Task statement >> Could you copy every entry exactly, dropping the pictures?

[Items from a dataset]
# # # # #
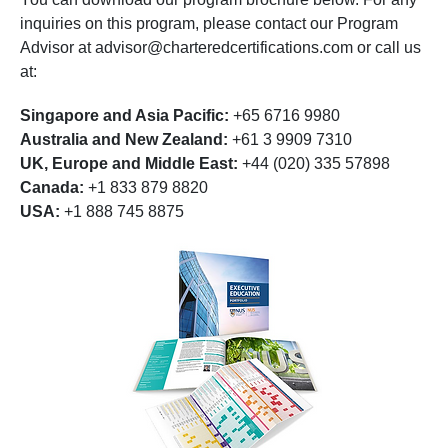
inquiries on this program, please contact our Program
Advisor at
advisor@charteredcertifications.com
or call us
at:
Singapore and Asia Pacific:
+65 6716 9980
Australia and New Zealand:
+61 3 9909 7310
UK, Europe and Middle East:
+44 (020) 335 57898
Canada:
+1 833 879 8820
USA:
+1 888 745 8875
# # # # #
Solution to this exercise >>
inquiries on this program, please contact our Program
Advisor at
advisor@charteredcertifications.com
or call us
at:
Singapore and Asia Pacific:
+65 6716 9980
Australia and New Zealand:
+61 3 9909 7310
UK, Europe and Middle East:
+44 (020) 335 57898
Canada:
+1 833 879 8820
USA:
+1 888 745 8875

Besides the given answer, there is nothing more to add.